The reversal is that I've gone from being desperate to have sex to not wanting to have sex with him at all.


----------



## Abc123wife (Sep 18, 2013)

Why are you waiting to divorce? If I remember from your previous posts, you work full-time and he sits at home in his recliner. You may have said you can't afford to divorce. But I f you don't divorce ASAP you will be stuck paying alimony and giving him a portion of your retirement, etc. 

You made a mistake marrying him. Fix it before it becomes a really big mistake that affects the rest of your working life, your retirement, and beyond.


----------



## murphy5 (May 1, 2014)

doobie said:


> I'm fit as a fiddle while he has heart problems, an appalling diet and drinks half a bottle of whiskey most nights. During the talks we've had about this, he's got upset and apologised for not looking after himself better during his earlier years and promised to do something about his health and drinking. He hasn't cut down on the drinking, hasn't changed his diet and has not started any exercise regime that would lead to a fitter, healthier lifestyle. He sits around reading most days until he's exhausted and has to go and lie down at about 7 or 8pm. He's also pretty soap-shy and will only bathe or shower when I insist. When I recently left him to make up his own mind when to bathe or shower, he went 2 weeks without washing! Our bed smells from his sweat and I currently change the bedding twice a week as I can't stand the smell.
> 
> ... making sure he washes, changes his clothes. takes his heart pills, etc.

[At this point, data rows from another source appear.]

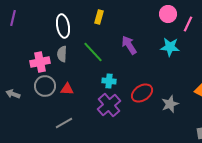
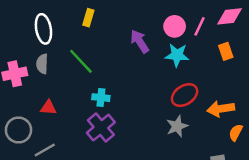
pink circle: (168, 14) -> (175, 26), moved
purple arrow: (129, 45) -> (140, 41), moved
gray circle: (45, 86) -> (18, 130), moved
red ellipse: (142, 93) -> (185, 95), moved

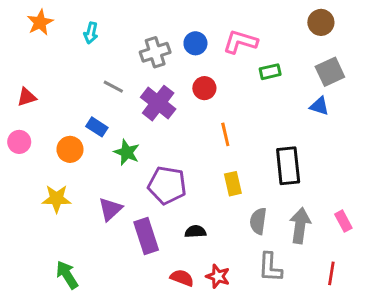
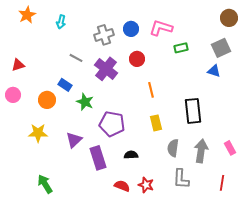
brown circle: (321, 22) -> (229, 18), moved

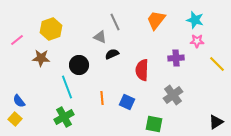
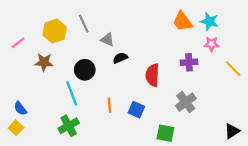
orange trapezoid: (156, 20) -> (183, 21), moved, turned -75
gray line: (115, 22) -> (84, 24), moved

How did you not see this coming while you dated? Was there some bait and switch going on? The fact that he does not bathe should have occurred to you as you dated him? yes no?


----------



## john117 (May 20, 2013)

Could you provide some background in your pre married days, and some insights into his qualities that you saw and convinced you two to marry? How long did you date? Etc?


----------



## techmom (Oct 22, 2012)

john117 said:


> Could you provide some background in your pre married days, and some insights into his qualities that you saw and convinced you two to marry? How long did you date? Etc?


Inquiring minds want to know....:scratchhead:


----------